Enquanto caminhavam para fora, Harry perguntou algo que só agora pareceu lembrar:

– Onde está Gina?

– Ahh... Depois que o papai trouxe do trabalho um estojo de maquiagem dos trouxas, ela agora vive trancada no banheiro. — Rony dizia com nojo forçado na voz.

Harry riu.

– O que foi, Hermione? — Perguntou Harry quando, enfim, encontraram um lugar seguro, longe dos ouvidos de qualquer um.

Hermione hesitou.

– Vamos, diga! — Ordenou Rony curioso.

– Bom... eu...

– Que coisa feia, Harry... chegou e ainda não falou comigo...

Harry se virou, Gina estava atrás deles.

– Ah... desculpe, é que eu...

– Bom, não faz diferença... vocês estavam falando algo antes que eu chegasse. Estou atrapalhando?

– Não foi nada... A Mione nos contava uma história. — Falou Harry pesando se Gina poderia saber.

– É, é...

Hermione não conseguia ter idéia sobre o que dizer na presença de Gina, então, para seu alivio, Rufus e o Sr. Weasley estavam trazendo Belatriz com os outros Aurores.

– Vocês querem ajuda? — Perguntou Hermione para se livrar de falar na frente de Gina.

– Não, Hermione. — Falou Tonks, segurando um dos braços da comensal. — Está tudo sob controle.

Harry percebeu, então, que o assunto que Hermione trataria era provido de bastante importância.

A Sra.Weasley servia a mesa com um ensopado de abóbora. Felizmente, ou não, tinha a ajuda, um tanto atrapalhada, de alguém que adorava serviços domésticos, a Sra.Dursley. Gina sentou-se ao lado de Harry à mesa. Estava toda maquiada.

– Não sei para quê ela se pinta tanto... — Disse Rony à Harry.

Gina fez cara de constrangimento.

– Bom, eu tenho que me arrumar, não é? O Harry é...

Hermione riu e completou:

– Ah, eu sei, muito cobiçado!

– Ela está assim desde que a gente foi com a mamãe ao beco diagonal comprar pó de flú e encontramos a Cho Chang.

– A Cho? — Perguntou Harry.

– É, ela perguntou sobre você. Disse que está com saudades e que torce por você, e outras coisas... Estava com aquela amiga, a Violeta.

Mione deu um muxoxo ao ouvir o nome da amiga de Cho. No quinto ano em Hogwarts, ela sofrera um feitiço que Hermione planejara.

– Não estou insegura, Rony, mas é que a Cho... bem, ela é tão bonita e... você gostava dela, não é verdade?

Harry não se sentia à vontade em discutir suas relações amorosas na mesa de café. Petúnia olhava atentamente as conversas.

– Eu não acho seguro que o Rufus deixe Belatrix no ministério. — Disse Artur para Molly. — Ela é muito esperta, pode escapar a qualquer momento.

– Verdade... Ela deveria ir direto para Azkaban. É bastante esperta, pode acabar enganando os aurores...

– Oi, gente! Senti o cheirro!
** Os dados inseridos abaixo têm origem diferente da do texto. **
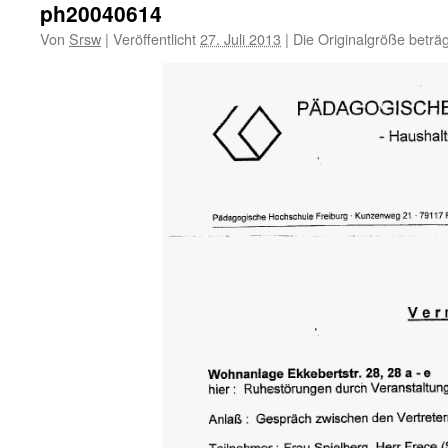
ph20040614
Von
Srsw
|
Veröffentlicht
27. Juli 2013
|
Die Originalgröße beträ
Eu amoo ensorpado. — O inglês de Fleur mostrava resquícios de melhora.

Logo após sentaram-se à mesa Gabrielle, Carlinhos e Gui.

– Que é isso, Hermione? Dando comida na boca de um elfo? — Disse Carlinhos olhando para garota.

– De um não, de dois! — Falou ironicamente Rony.

– Ah, eles foram injustiçados a vida inteira... O mínimo que podemos fazer por eles nesse momento é tentar agradá-los, não é? — Perguntou a menina, meio ríspida.

Harry olhou para amiga, um pouco suja de ensopado porque Monstro havia se recusado a aceitar a primeira colherada.

– Ah, agradá-los! Por que você não me agrada, hein?

– Quer que a Hermione te dê comidinha na boca, é? — Riu Carlinhos.

Rony teve sua face avermelhada, assim como Hermione, mas não respondeu.

Harry não conseguiu comer muito. Não conseguia parar de pensar em Belatrix. — O que ela queria na casa dos Dursley?

Mais uma vez, se sentiu afundar na cadeira. Pensou na oportunidade que perdeu de interrogá-la, afinal, havia  possibilidade dela saber sobre o paradeiro de alguma Horcrux.

 Qual seria o próximo passo? Se ao menos tivesse a quem pedir conselhos... E mais uma vez apertou em seu coração a dor da morte de Dumbledore.

Aquela tarde se passou sob uma indisfarçável tensão.